Most enterprise software pricing pages tell you almost nothing. You arrive looking for a number and leave with a "Contact Sales" button and a calendar link. The logic is that enterprise deals are too bespoke to quote — but the practical effect is that the person doing the research, usually an internal champion trying to build a business case, walks away empty-handed. They can't model the investment, can't pressure-test the return, and can't take anything credible to their CFO.
We've taken a different view. This page won't hand you a single sticker price, because genuine enterprise commerce pricing does flex with footprint, transaction volume and integration scope. But it will give you something more useful than a number in isolation: the cost drivers, the deployment variables, and the business outcomes that determine whether Awayco Cart pays for itself. If you're the one assembling the case internally, this is the context you need.
The standard SaaS pricing model — per seat, per month — was built for software that lives on a screen. It maps poorly to commerce infrastructure that spans physical stores, web and mobile. A platform priced purely on logins ignores where the value is created: at the point of transaction, across every channel a customer touches.

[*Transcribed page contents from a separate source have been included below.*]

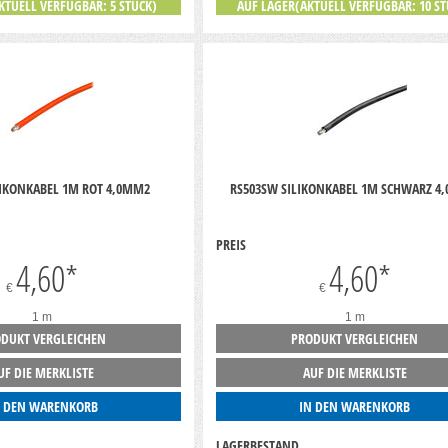
KTUELL VERFÜGBAR: 5 STÜCK)
AUF LAGER(AKTUELL VERFÜGBAR: 10 ST
LIKONKABEL 1M ROT 4,0MM2
RS503SW SILIKONKABEL 1M SCHWARZ 4
PREIS
4,60
*
4,60
*
€
€
1 m
1 m
DUKT VERGLEICHEN
PRODUKT VERGLEICHEN
UF DIE MERKLISTE
AUF DIE MERKLISTE
N DEN WARENKORB
IN DEN WARENKORB
LAGERBESTAND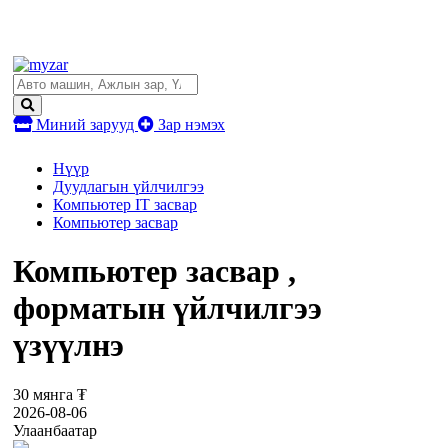
Миний зарууд
Зар нэмэх
Нүүр
Дуудлагын үйлчилгээ
Компьютер IT засвар
Компьютер засвар
Компьютер засвар ,
форматын үйлчилгээ
үзүүлнэ
30 мянга ₮
2026-08-06
Улаанбаатар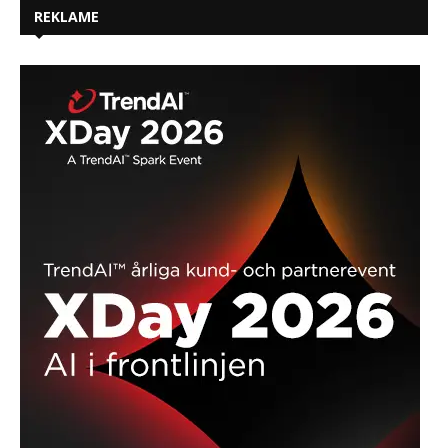
REKLAME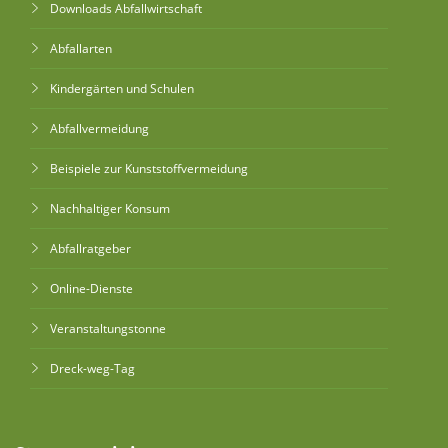
Downloads Abfallwirtschaft
Abfallarten
Kindergärten und Schulen
Abfallvermeidung
Beispiele zur Kunststoffvermeidung
Nachhaltiger Konsum
Abfallratgeber
Online-Dienste
Veranstaltungstonne
Dreck-weg-Tag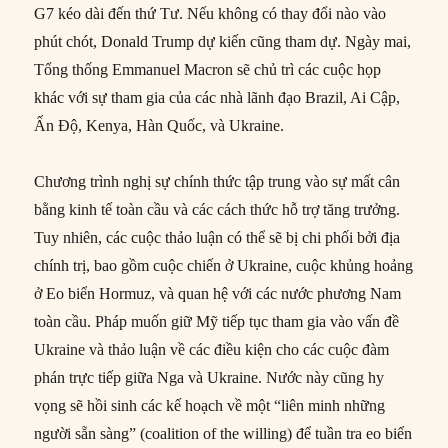
G7 kéo dài đến thứ Tư. Nếu không có thay đổi nào vào
phút chót, Donald Trump dự kiến cũng tham dự. Ngày mai,
Tổng thống Emmanuel Macron sẽ chủ trì các cuộc họp
khác với sự tham gia của các nhà lãnh đạo Brazil, Ai Cập,
Ấn Độ, Kenya, Hàn Quốc, và Ukraine.
Chương trình nghị sự chính thức tập trung vào sự mất cân
bằng kinh tế toàn cầu và các cách thức hỗ trợ tăng trưởng.
Tuy nhiên, các cuộc thảo luận có thể sẽ bị chi phối bởi địa
chính trị, bao gồm cuộc chiến ở Ukraine, cuộc khủng hoảng
ở Eo biển Hormuz, và quan hệ với các nước phương Nam
toàn cầu. Pháp muốn giữ Mỹ tiếp tục tham gia vào vấn đề
Ukraine và thảo luận về các điều kiện cho các cuộc đàm
phán trực tiếp giữa Nga và Ukraine. Nước này cũng hy
vọng sẽ hồi sinh các kế hoạch về một “liên minh những
người sẵn sàng” (coalition of the willing) để tuần tra eo biển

Awayco Cart is priced around the transaction and checkout layer because that's where the commercial outcome lives. The relevant question isn't "how many seats?" but "how much friction are we removing from the moments that decide whether a sale completes?" That reframing matters, because the cost of friction is large and measurable, while the cost of a software licence is comparatively small.

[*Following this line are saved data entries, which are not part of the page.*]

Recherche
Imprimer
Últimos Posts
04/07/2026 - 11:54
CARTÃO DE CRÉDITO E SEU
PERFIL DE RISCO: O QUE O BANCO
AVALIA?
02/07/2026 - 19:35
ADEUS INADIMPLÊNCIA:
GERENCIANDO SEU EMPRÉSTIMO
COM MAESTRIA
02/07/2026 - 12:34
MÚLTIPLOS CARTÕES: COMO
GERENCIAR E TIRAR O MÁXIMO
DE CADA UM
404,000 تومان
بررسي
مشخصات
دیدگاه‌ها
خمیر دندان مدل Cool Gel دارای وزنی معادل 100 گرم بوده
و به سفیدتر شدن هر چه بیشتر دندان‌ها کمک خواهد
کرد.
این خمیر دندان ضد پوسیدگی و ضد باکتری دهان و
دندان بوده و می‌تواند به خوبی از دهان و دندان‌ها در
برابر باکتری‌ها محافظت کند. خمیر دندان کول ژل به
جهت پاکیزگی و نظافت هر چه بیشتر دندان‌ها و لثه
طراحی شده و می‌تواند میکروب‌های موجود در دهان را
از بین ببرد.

Before you weigh what Awayco Cart costs, it's worth quantifying what the status quo costs. The numbers here are stark. Research shows 82% of shoppers will avoid a store entirely if they see a queue, and 68% abandon physical queues before reaching the counter. Of those who wait, 40% turn to a competitor to complete the purchase. Seven in 10 retailers report that customers forced to queue give up and leave the store within five minutes.
Every one of those abandonments is revenue that walked out the door — not because the customer didn't want the product, but because the checkout experience failed them. When you model Awayco Cart's return, this is the baseline you're measuring against: the sales you're currently losing at the transaction layer. A platform that lets associates close a sale anywhere on the floor, with shared cart state across channels, attacks that abandonment directly.

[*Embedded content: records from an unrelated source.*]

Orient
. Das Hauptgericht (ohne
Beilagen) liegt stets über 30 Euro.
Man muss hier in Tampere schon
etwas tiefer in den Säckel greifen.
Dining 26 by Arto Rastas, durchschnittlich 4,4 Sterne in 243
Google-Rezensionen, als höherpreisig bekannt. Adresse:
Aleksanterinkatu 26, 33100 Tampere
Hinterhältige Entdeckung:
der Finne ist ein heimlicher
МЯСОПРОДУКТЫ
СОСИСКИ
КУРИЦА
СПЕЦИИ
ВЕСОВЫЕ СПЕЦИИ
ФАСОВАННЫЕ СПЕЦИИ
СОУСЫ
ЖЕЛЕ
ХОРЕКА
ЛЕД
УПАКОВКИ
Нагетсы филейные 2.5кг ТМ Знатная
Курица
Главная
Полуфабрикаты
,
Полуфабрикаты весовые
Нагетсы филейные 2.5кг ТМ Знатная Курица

Friction removed is only half the equation. The other half is what a better-equipped transaction layer adds. Sales increase by 25% to 50% when customers are helped by a knowledgeable retail associate — and a mobile-equipped associate who can pull up a shared cart, check stock and complete payment on the spot is exactly that. Meanwhile, 75% of customers say personalised service is a significant factor in where they choose to shop. Personalisation at the point of sale isn't a soft benefit; it's a driver of where revenue lands.
This is why outcome-anchored pricing makes the business case easier, not harder. A per-seat number tells your CFO what you're spending. An outcome model tells them what you're recovering and growing — recovered abandonment, higher associate-assisted conversion, and the repeat custom that personalisation earns.
Transaction volume is the primary driver — pricing reflects the commercial activity flowing through the platform, which keeps cost proportionate to value rather than to headcount. Store and channel footprint matters next: the number of physical locations, plus whether you're unifying in-store, web and mobile carts, shapes the deployment. Integration scope is the third lever — connecting to your existing point-of-sale estate, payment providers (whether that's traditional rails or local options like PayID, POLi or Afterpay) and inventory systems varies in effort depending on the state of your current stack. Finally, implementation and support tier reflects the depth of onboarding, migration and ongoing service your organisation needs.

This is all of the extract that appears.